The annular solar eclipse could be seen for more than three hours in the Dominican Republic.
The annular solar eclipse was seen in the Dominican Republic for a little more than three hours this Saturday, according to the Dominican Astronomical Association (Astrodom).
Dozens of people showed up at the Museum of Natural Sciences of Santo Domingo, where they could appreciate the eclipse through telescopes and other devices.
“The weather conditions were optimal, ideal for enjoying the eclipse,” Félix León, a member of Astrodom, told EFE, who witnessed the phenomenon with his family.
Leon said the eclipse had maximum exposure in the country’s capital of 49.7%, which could be more significant towards the west of the Caribbean nation.
“We were giving explanations to people about this annular solar eclipse, and everyone who enjoyed it did so with the recommended protection measures,” León added, reiterating that, contrary to the partial solar eclipse of 2017, this time, the weather conditions were “magnificent” to enjoy it.

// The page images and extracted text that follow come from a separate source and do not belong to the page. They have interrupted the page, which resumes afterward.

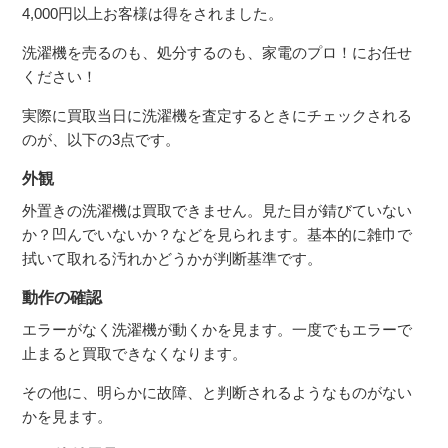
4,000円以上お客様は得をされました。
洗濯機を売るのも、処分するのも、家電のプロ！にお任せ
ください！
実際に買取当日に洗濯機を査定するときにチェックされる
のが、以下の3点です。
外観
外置きの洗濯機は買取できません。見た目が錆びていない
か？凹んでいないか？などを見られます。基本的に雑巾で
拭いて取れる汚れかどうかが判断基準です。
動作の確認
エラーがなく洗濯機が動くかを見ます。一度でもエラーで
止まると買取できなくなります。
その他に、明らかに故障、と判断されるようなものがない
かを見ます。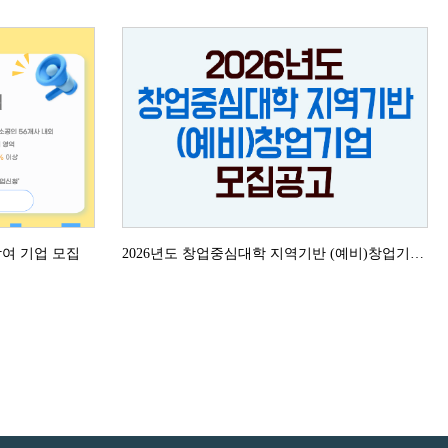
참여 기업 모집
2026년도 창업중심대학 지역기반 (예비)창업기업 모집공고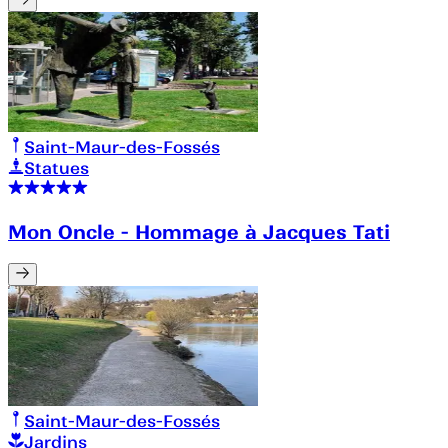
Saint-Maur-des-Fossés
Statues
Mon Oncle - Hommage à Jacques Tati
Saint-Maur-des-Fossés
Jardins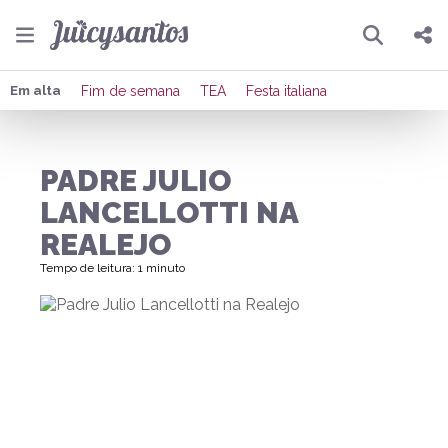
Pesquisar
Compartilhar
Em alta
Fim de semana
TEA
Festa italiana
Copiar o link
PADRE JULIO
Enviar por Whatsapp
LANCELLOTTI NA
Publicar no Facebook
REALEJO
Tempo de leitura: 1 minuto
Publicar no X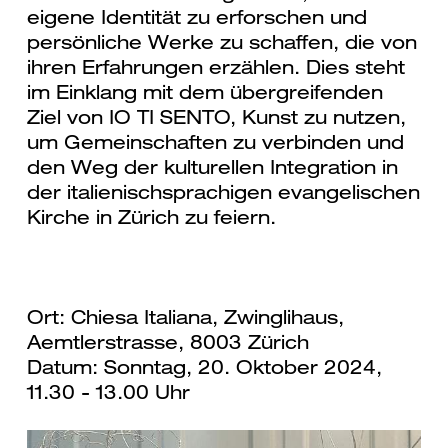
eigene Identität zu erforschen und
persönliche Werke zu schaffen, die von
ihren Erfahrungen erzählen. Dies steht
im Einklang mit dem übergreifenden
Ziel von IO TI SENTO, Kunst zu nutzen,
um Gemeinschaften zu verbinden und
den Weg der kulturellen Integration in
der italienischsprachigen evangelischen
Kirche in Zürich zu feiern.
Ort: Chiesa Italiana, Zwinglihaus,
Aemtlerstrasse, 8003 Zürich
Datum: Sonntag, 20. Oktober 2024,
11.30 - 13.00 Uhr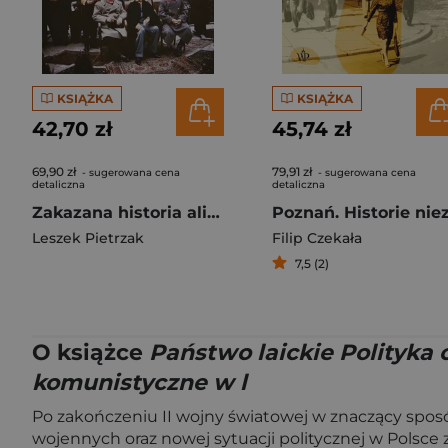
KSIĄŻKA
KSIĄŻKA
42,70 zł
45,74 zł
69,90 zł
79,91 zł
- sugerowana cena
- sugerowana cena
detaliczna
detaliczna
Zakazana historia aliantów
Leszek Pietrzak
Filip Czekała
7,5 (2)
O książce
Państwo laickie Polityka 
komunistyczne w l
Po zakończeniu II wojny światowej w znaczący spos
wojennych oraz nowej sytuacji politycznej w Polsce 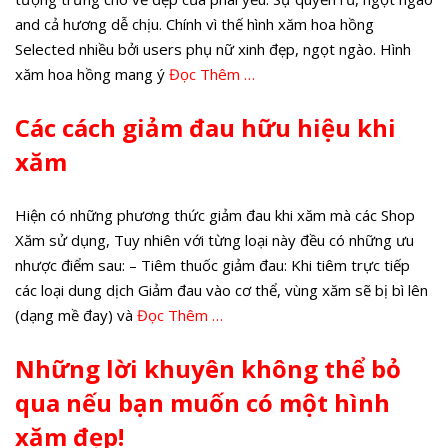
and cả hương dễ chịu. Chính vì thế hình xăm hoa hồng
Selected nhiều bởi users phụ nữ xinh đẹp, ngọt ngào. Hình
xăm hoa hồng mang ý
Đọc Thêm …
Các cách giảm đau hữu hiệu khi
xăm
Hiện có những phương thức giảm đau khi xăm mà các Shop
Xăm sử dụng, Tuy nhiên với từng loại này đều có những ưu
nhược điểm sau: – Tiêm thuốc giảm đau: Khi tiêm trực tiếp
các loại dung dịch Giảm đau vào cơ thể, vùng xăm sẽ bị bì lên
(dạng mề đay) và
Đọc Thêm …
Những lời khuyên không thể bỏ
qua nếu bạn muốn có một hình
xăm đẹp!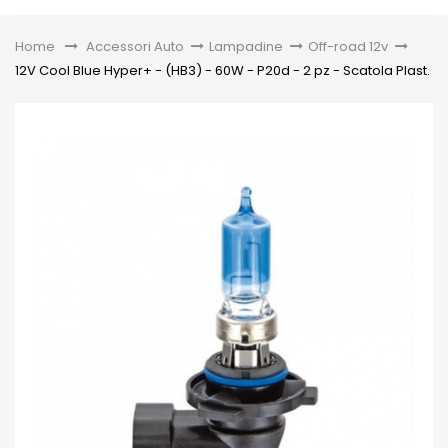
Toggle
Home
&gt;
Accessori Auto
>
Lampadine
>
Off-road 12v
>
12V Cool Blue Hyper+ - (HB3) - 60W - P20d - 2 pz - Scatola Plast.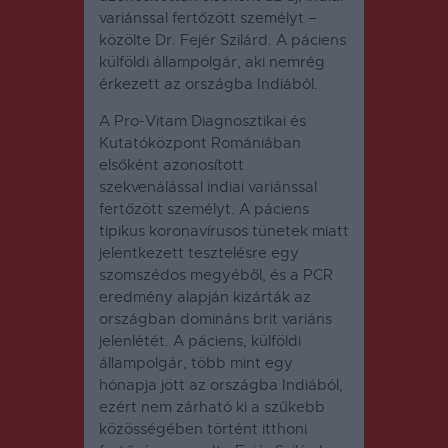
variánssal fertőzött személyt –
közölte Dr. Fejér Szilárd. A páciens
külföldi állampolgár, aki nemrég
érkezett az országba Indiából.
A Pro-Vitam Diagnosztikai és
Kutatóközpont Romániában
elsőként azonosított
szekvenálással indiai variánssal
fertőzött személyt. A páciens
tipikus koronavírusos tünetek miatt
jelentkezett tesztelésre egy
szomszédos megyéből, és a PCR
eredmény alapján kizárták az
országban domináns brit variáns
jelenlétét. A páciens, külföldi
állampolgár, több mint egy
hónapja jött az országba Indiából,
ezért nem zárható ki a szűkebb
közösségében történt itthoni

Several major Dominican newspapers posted on their websites the worldwide monitoring that the EFE Agency gave to the eclipse through its YouTube channel.
An eclipse occurs when one astronomical object totally or partially hides another. From Earth, we can see solar and lunar eclipses. In the first case, the Moon obscures the solar disk, and in the second, the Moon intervenes in the shadow that the Earth casts in space.
In an annular eclipse like today’s, the Moon does not cover the Sun’s disk, although their centers are well aligned, and the result is a bright orange ring surrounding the lunar disk.
The eclipse began its path on Saturday on the coast of the northwestern United States, from where it continued through the United States and parts of Central America, the Caribbean, and South America.